> _Stored data entries_:
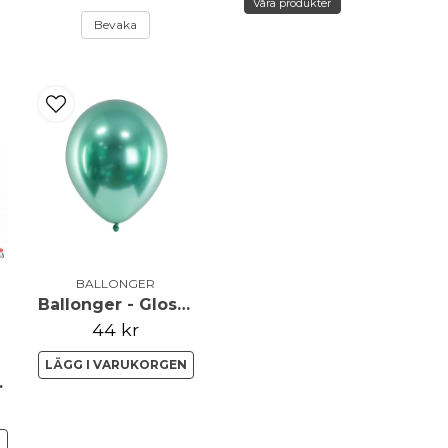
Våra produkter
Bevaka
name
Namn
Ja, ni får publicera 
BALLONGER
Ballonger - Glossy - Grön
44 kr
LÄGG I VARUKORGEN
by Pink
N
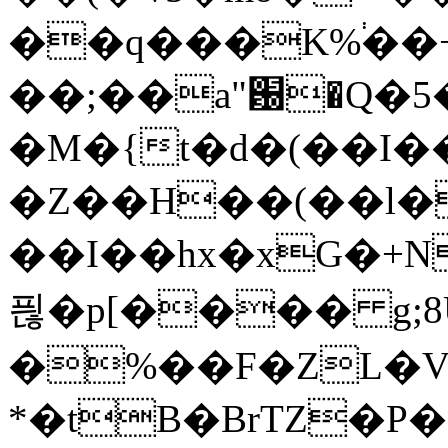
��q���K%֔��
��;��a"԰�Q�5
�M�{t�d�(��I�
�Z��H��(��l�
��I��hx�xG�+NX��d�*Q�����o�P\ۃ�]w�#�,�ut��@76�Z'�f�C2YR�Rv
픦�p[���� g;8U
�%��F�ZL�V�
*�tB�BrTZ�P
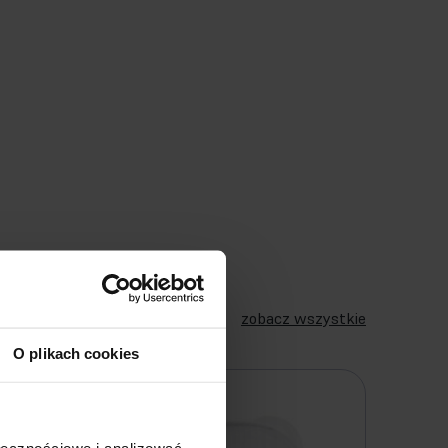
zobacz wszystkie
O plikach cookies
ołecznościowe i analizować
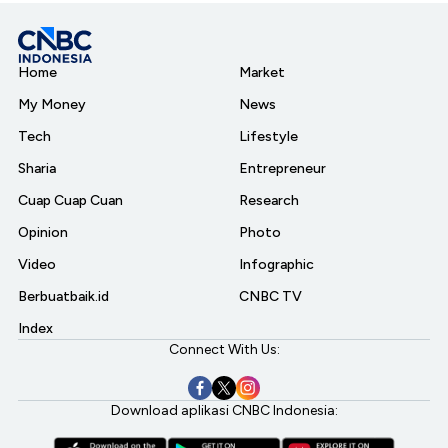
Home
Market
My Money
News
Tech
Lifestyle
Sharia
Entrepreneur
Cuap Cuap Cuan
Research
Opinion
Photo
Video
Infographic
Berbuatbaik.id
CNBC TV
Index
Connect With Us:
Download aplikasi CNBC Indonesia:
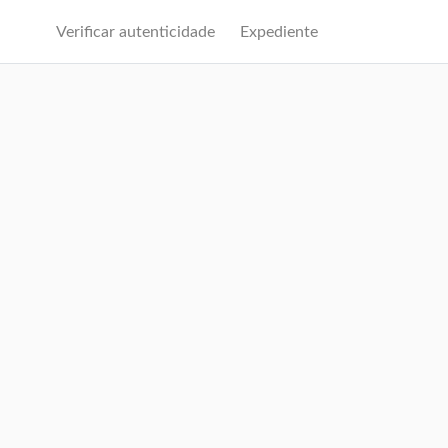
Verificar autenticidade
Expediente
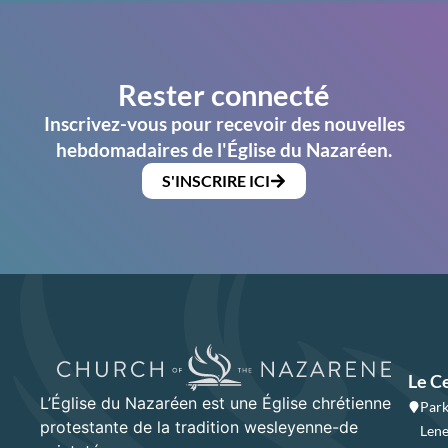
Rester connecté
Inscrivez-vous pour recevoir des nouvelles
hebdomadaires de l'Église du Nazaréen.
S'INSCRIRE ICI
Le C
L’Église du Nazaréen est une Église chrétienne
Park
protestante de la tradition wesleyenne-de
Lene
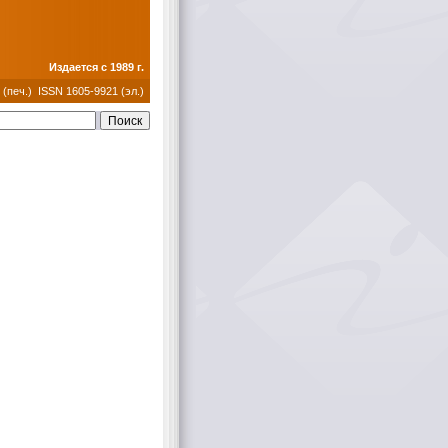
Издается с 1989 г.
 (печ.) ISSN 1605-9921 (эл.)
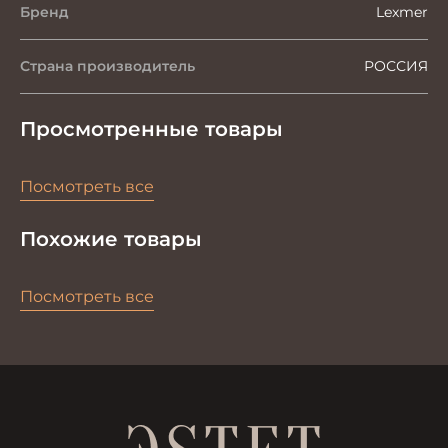
Бренд
Lexmer
Страна производитель
РОССИЯ
Просмотренные товары
Посмотреть все
Похожие товары
Посмотреть все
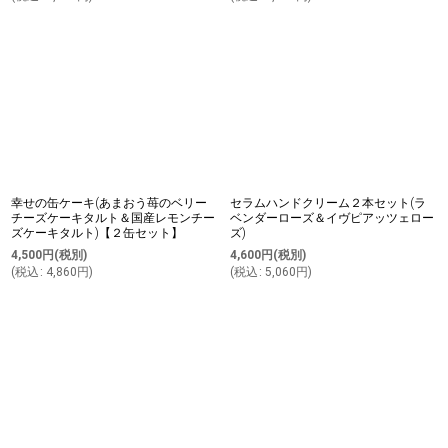
幸せの缶ケーキ(あまおう苺のベリー
セラムハンドクリーム２本セット(ラ
チーズケーキタルト＆国産レモンチー
ベンダーローズ＆イヴピアッツェロー
ズケーキタルト)【２缶セット】
ズ)
4,500
円
(税別)
4,600
円
(税別)
(
税込
:
4,860
円
)
(
税込
:
5,060
円
)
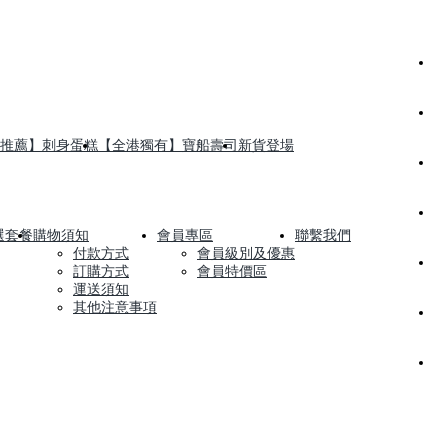
推薦】刺身蛋糕
【全港獨有】寶船壽司
新貨登場
選套餐
購物須知
會員專區
聯繫我們
付款方式
會員級別及優惠
訂購方式
會員特價區
運送須知
其他注意事項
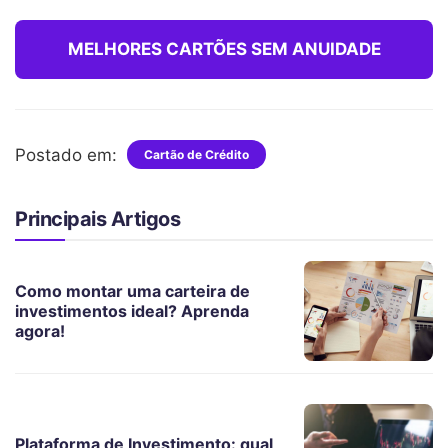
MELHORES CARTÕES SEM ANUIDADE
Postado em:
Cartão de Crédito
Principais Artigos
Como montar uma carteira de
investimentos ideal? Aprenda
agora!
Plataforma de Investimento: qual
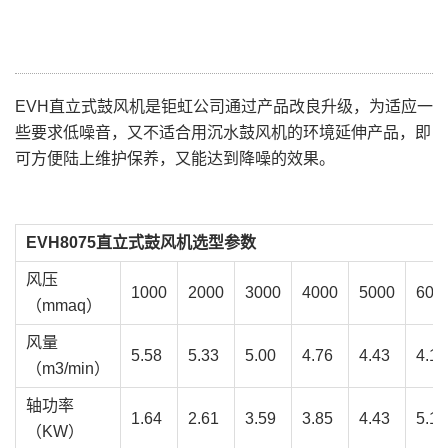
EVH直立式鼓风机是钜虹公司通过产品改良升级，为适应一
些要求低噪音，又不适合用沉水鼓风机的环境延伸产品，即
可方便陆上维护保养，又能达到降噪的效果。
EVH8075直立式鼓风机选型参数
风压
1000
2000
3000
4000
5000
600
（mmaq）
风量
5.58
5.33
5.00
4.76
4.43
4.18
（m3/min）
轴功率
1.64
2.61
3.59
3.85
4.43
5.19
（KW）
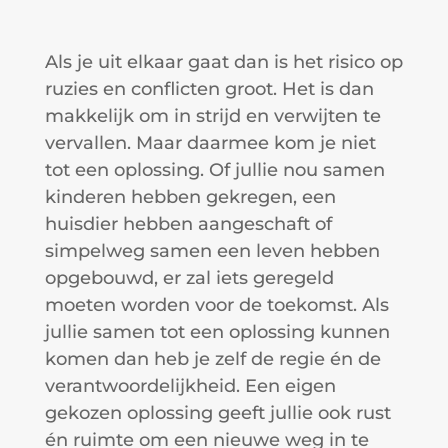
Als je uit elkaar gaat dan is het risico op
ruzies en conflicten groot. Het is dan
makkelijk om in strijd en verwijten te
vervallen. Maar daarmee kom je niet
tot een oplossing. Of jullie nou samen
kinderen hebben gekregen, een
huisdier hebben aangeschaft of
simpelweg samen een leven hebben
opgebouwd, er zal iets geregeld
moeten worden voor de toekomst. Als
jullie samen tot een oplossing kunnen
komen dan heb je zelf de regie én de
verantwoordelijkheid. Een eigen
gekozen oplossing geeft jullie ook rust
én ruimte om een nieuwe weg in te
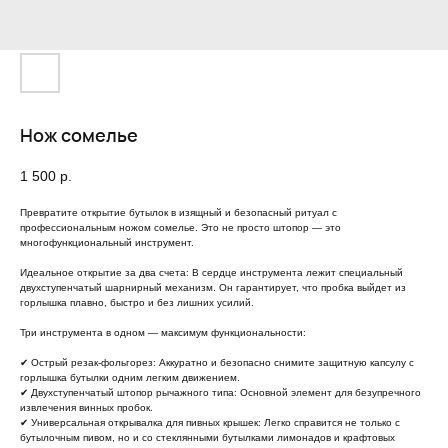
Нож сомелье
1 500
р.
Превратите открытие бутылок в изящный и безопасный ритуал с
профессиональным ножом сомелье. Это не просто штопор — это
многофункциональный инструмент.
Идеальное открытие за два счета: В сердце инструмента лежит специальный
двухступенчатый шарнирный механизм. Он гарантирует, что пробка выйдет из
горлышка плавно, быстро и без лишних усилий.
Три инструмента в одном — максимум функциональности:
✔ Острый резак-фольгорез: Аккуратно и безопасно снимите защитную капсулу с
горлышка бутылки одним легким движением.
✔ Двухступенчатый штопор рычажного типа: Основной элемент для безупречного
извлечения винных пробок.
✔ Универсальная открывалка для пивных крышек: Легко справится не только с
бутылочным пивом, но и со стеклянными бутылками лимонадов и крафтовых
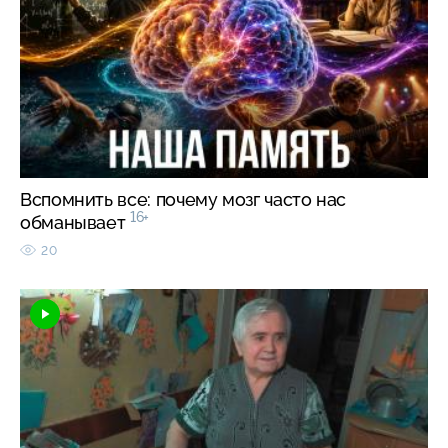
Вспомнить все: почему мозг часто нас
16+
обманывает
20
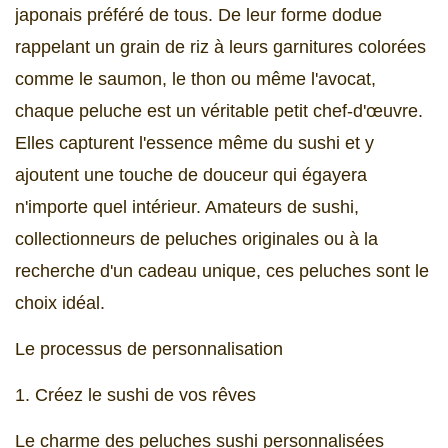
japonais préféré de tous. De leur forme dodue
rappelant un grain de riz à leurs garnitures colorées
comme le saumon, le thon ou même l'avocat,
chaque peluche est un véritable petit chef-d'œuvre.
Elles capturent l'essence même du sushi et y
ajoutent une touche de douceur qui égayera
n'importe quel intérieur. Amateurs de sushi,
collectionneurs de peluches originales ou à la
recherche d'un cadeau unique, ces peluches sont le
choix idéal.
Le processus de personnalisation
1. Créez le sushi de vos rêves
Le charme des peluches sushi personnalisées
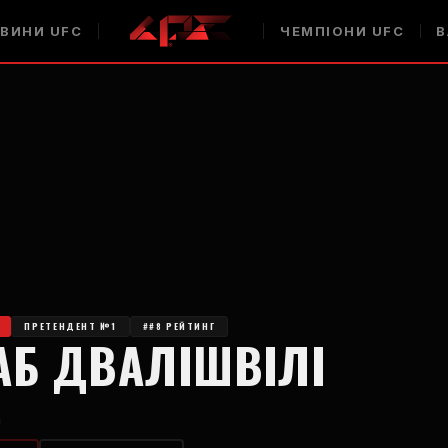
ВИНИ UFC
ЧЕМПІОНИ UFC
В
ПРЕТЕНДЕНТ №1
##8 РЕЙТИНГ
АБ ДВАЛІШВІЛІ
л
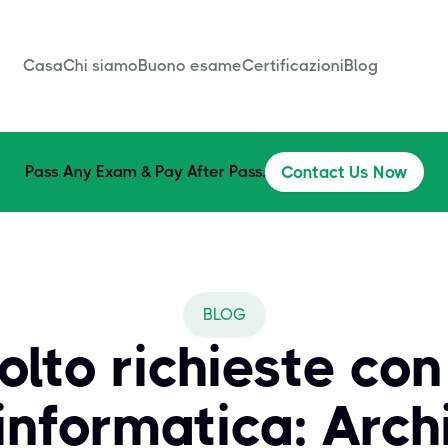
Casa
Chi siamo
Buono esame
Certificazioni
Blog
Pass Any Exam & Pay After Pass.
Contact Us Now
BLOG
olto richieste con
 informatica: Arch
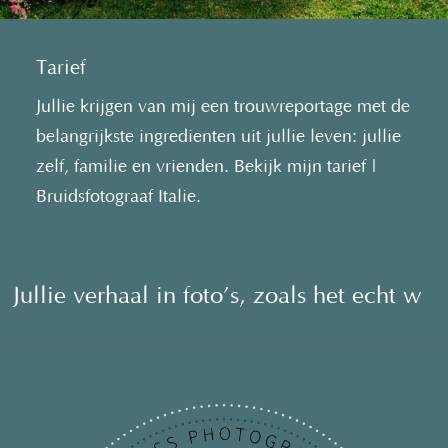
Tarief
Jullie krijgen van mij een trouwreportage met de
belangrijkste ingredienten uit jullie leven: jullie
zelf, familie en vrienden. Bekijk mijn tarief |
Bruidsfotograaf Italie.
Jullie verhaal in foto’s, zoals het echt w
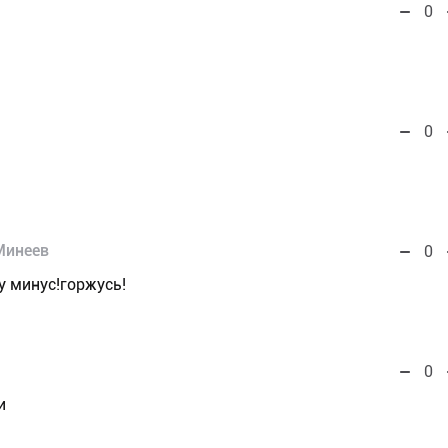
0
0
Минеев
0
у минус!горжусь!
0
и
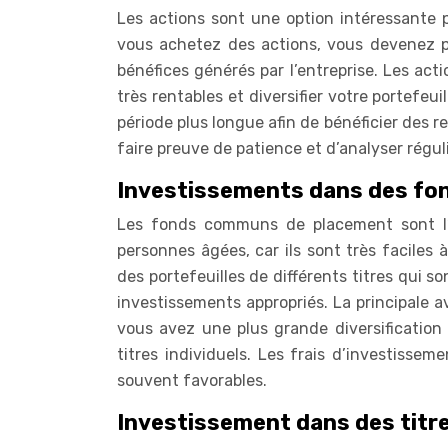
Les actions sont une option intéressante p
vous achetez des actions, vous devenez pr
bénéfices générés par l’entreprise. Les ac
très rentables et diversifier votre portefeui
période plus longue afin de bénéficier des r
faire preuve de patience et d’analyser régul
Investissements dans des f
Les fonds communs de placement sont l’u
personnes âgées, car ils sont très facile
des portefeuilles de différents titres qui s
investissements appropriés. La principale
vous avez une plus grande diversification 
titres individuels. Les frais d’investiss
souvent favorables.
Investissement dans des titr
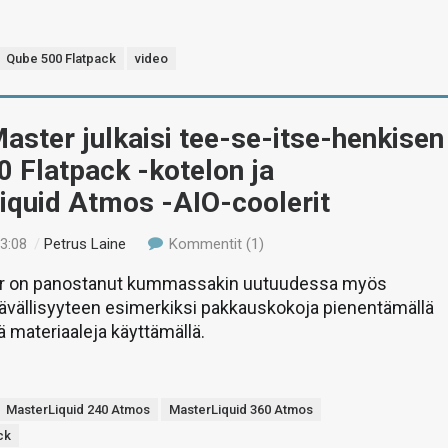
Qube 500 Flatpack
video
aster julkaisi tee-se-itse-henkisen
 Flatpack -kotelon ja
iquid Atmos -AIO-coolerit
23:08
/
Petrus Laine
Kommentit (1)
er on panostanut kummassakin uutuudessa myös
ävällisyyteen esimerkiksi pakkauskokoja pienentämällä
jä materiaaleja käyttämällä.
MasterLiquid 240 Atmos
MasterLiquid 360 Atmos
ck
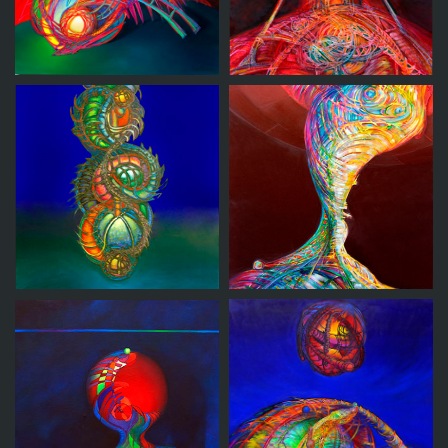
Estación vórtice
Vuelo
Vortice
Torre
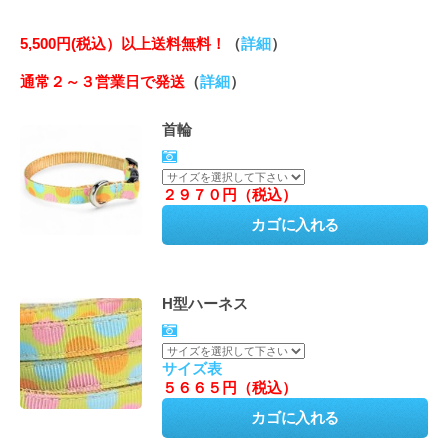
5,500円(税込）以上送料無料！
（
詳細
）
通常２～３営業日で発送
（
詳細
）
首輪
２９７０円（税込）
H型ハーネス
サイズ表
５６６５円（税込）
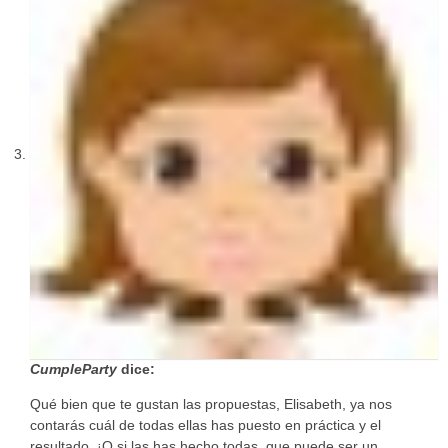
CumpleParty
dice:
Qué bien que te gustan las propuestas, Elisabeth, ya nos
contarás cuál de todas ellas has puesto en práctica y el
resultado. ¡O si las has hecho todas, que puede ser un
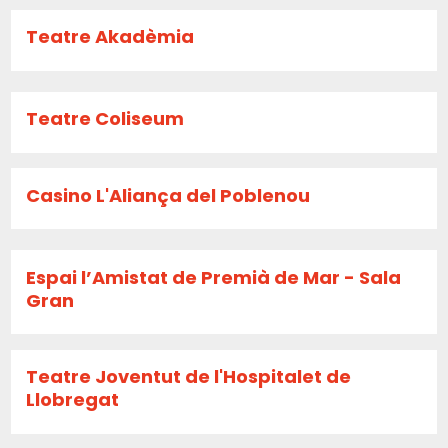
Teatre Akadèmia
Teatre Coliseum
Casino L'Aliança del Poblenou
Espai l’Amistat de Premià de Mar - Sala
Gran
Teatre Joventut de l'Hospitalet de
Llobregat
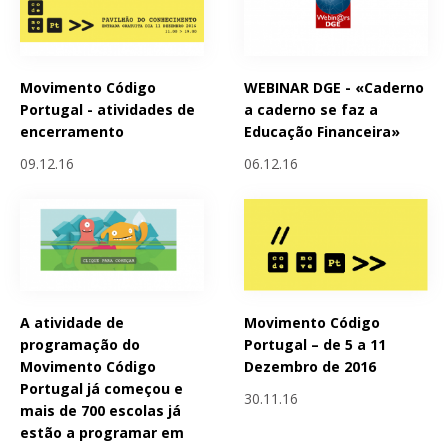
Movimento Código
WEBINAR DGE - «Caderno
Portugal - atividades de
a caderno se faz a
encerramento
Educação Financeira»
09.12.16
06.12.16
A atividade de
Movimento Código
programação do
Portugal – de 5 a 11
Movimento Código
Dezembro de 2016
Portugal já começou e
30.11.16
mais de 700 escolas já
estão a programar em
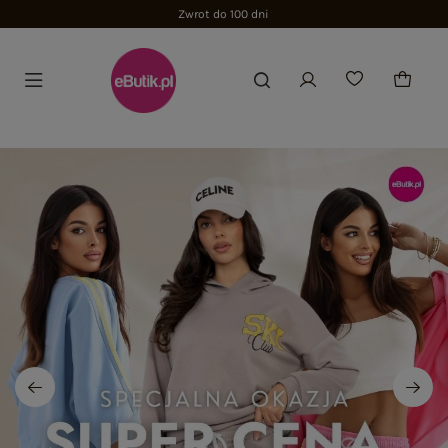
Zwrot do 100 dni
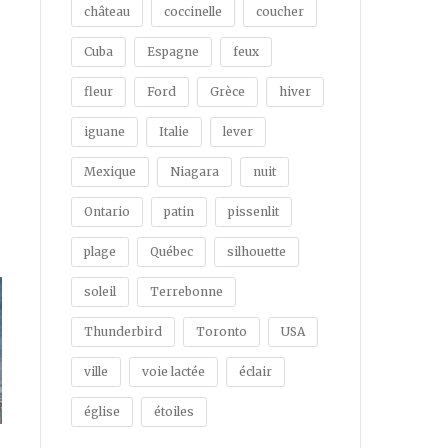
château
coccinelle
coucher
Cuba
Espagne
feux
fleur
Ford
Grèce
hiver
iguane
Italie
lever
Mexique
Niagara
nuit
Ontario
patin
pissenlit
plage
Québec
silhouette
soleil
Terrebonne
Thunderbird
Toronto
USA
ville
voie lactée
éclair
église
étoiles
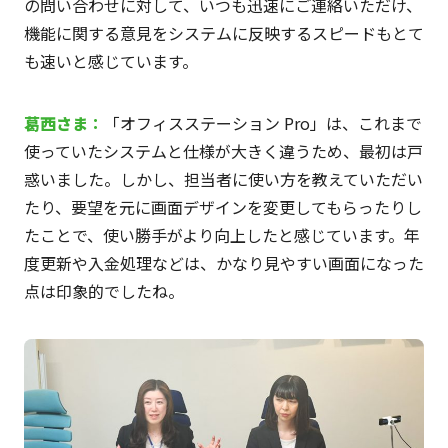
の問い合わせに対して、いつも迅速にご連絡いただけ、
機能に関する意見をシステムに反映するスピードもとて
も速いと感じています。
葛西さま
：
「オフィスステーション Pro」は、これまで
使っていたシステムと仕様が大きく違うため、最初は戸
惑いました。しかし、担当者に使い方を教えていただい
たり、要望を元に画面デザインを変更してもらったりし
たことで、使い勝手がより向上したと感じています。年
度更新や入金処理などは、かなり見やすい画面になった
点は印象的でしたね。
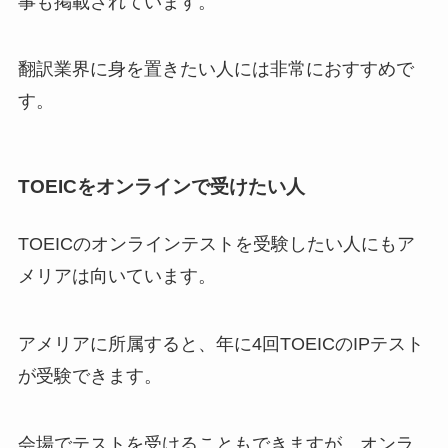
事も掲載されています。
翻訳業界に身を置きたい人には非常におすすめで
す。
TOEICをオンラインで受けたい人
TOEICのオンラインテストを受験したい人にもア
メリアは向いています。
アメリアに所属すると、年に4回TOEICのIPテスト
が受験できます。
会場でテストを受けることもできますが、オンラ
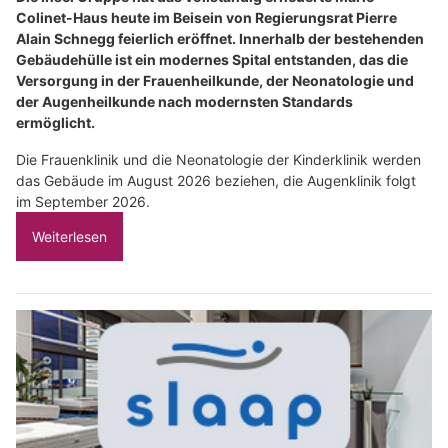
Colinet-Haus heute im Beisein von Regierungsrat Pierre
Alain Schnegg feierlich eröffnet. Innerhalb der bestehenden
Gebäudehülle ist ein modernes Spital entstanden, das die
Versorgung in der Frauenheilkunde, der Neonatologie und
der Augenheilkunde nach modernsten Standards
ermöglicht.
Die Frauenklinik und die Neonatologie der Kinderklinik werden
das Gebäude im August 2026 beziehen, die Augenklinik folgt
im September 2026.
Weiterlesen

> _EXERCISE DETAILS_: Your answer must be the exact lines from the records above, from the one containing "ЧЕМПІОНИ UFC" through the one containing "Dezembro de 2016", both included, with every picture left out.

> _SOLUTION TO THIS TASK_:
ЧЕМПІОНИ UFC
В
ПРЕТЕНДЕНТ №1
##8 РЕЙТИНГ
АБ ДВАЛІШВІЛІ
л
Casa
Chi siamo
Buono esame
Certificazioni
Blog
Pass Any Exam & Pay After Pass.
Contact Us Now
BLOG
olto richieste con
 informatica: Arch
Tarief
Jullie krijgen van mij een trouwreportage met de
belangrijkste ingredienten uit jullie leven: jullie
zelf, familie en vrienden. Bekijk mijn tarief |
Bruidsfotograaf Italie.
Jullie verhaal in foto’s, zoals het echt w
0
0
Минеев
0
у минус!горжусь!
0
и
Les actions sont une option intéressante p
vous achetez des actions, vous devenez pr
bénéfices générés par l’entreprise. Les ac
très rentables et diversifier votre portefeui
période plus longue afin de bénéficier des r
faire preuve de patience et d’analyser régul
Investissements dans des f
Les fonds communs de placement sont l’u
personnes âgées, car ils sont très facile
des portefeuilles de différents titres qui s
investissements appropriés. La principale
vous avez une plus grande diversification 
titres individuels. Les frais d’investiss
souvent favorables.
Investissement dans des titr
Qube 500 Flatpack
video
aster julkaisi tee-se-itse-henkisen
 Flatpack -kotelon ja
iquid Atmos -AIO-coolerit
23:08
/
Petrus Laine
Kommentit (1)
er on panostanut kummassakin uutuudessa myös
ävällisyyteen esimerkiksi pakkauskokoja pienentämällä
jä materiaaleja käyttämällä.
MasterLiquid 240 Atmos
MasterLiquid 360 Atmos
ck
Estación vórtice
Vuelo
Vortice
Torre
5,500円(税込）以上送料無料！
（
詳細
）
通常２～３営業日で発送
（
詳細
）
首輪
２９７０円（税込）
H型ハーネス
サイズ表
５６６５円（税込）
CumpleParty
dice:
Qué bien que te gustan las propuestas, Elisabeth, ya nos
contarás cuál de todas ellas has puesto en práctica y el
resultado. ¡O si las has hecho todas, que puede ser un
Teatre Akadèmia
Teatre Coliseum
Casino L'Aliança del Poblenou
Espai l’Amistat de Premià de Mar - Sala
Gran
Teatre Joventut de l'Hospitalet de
Llobregat
Movimento Código
WEBINAR DGE - «Caderno
Portugal - atividades de
a caderno se faz a
encerramento
Educação Financeira»
09.12.16
06.12.16
A atividade de
Movimento Código
programação do
Portugal – de 5 a 11
Movimento Código
Dezembro de 2016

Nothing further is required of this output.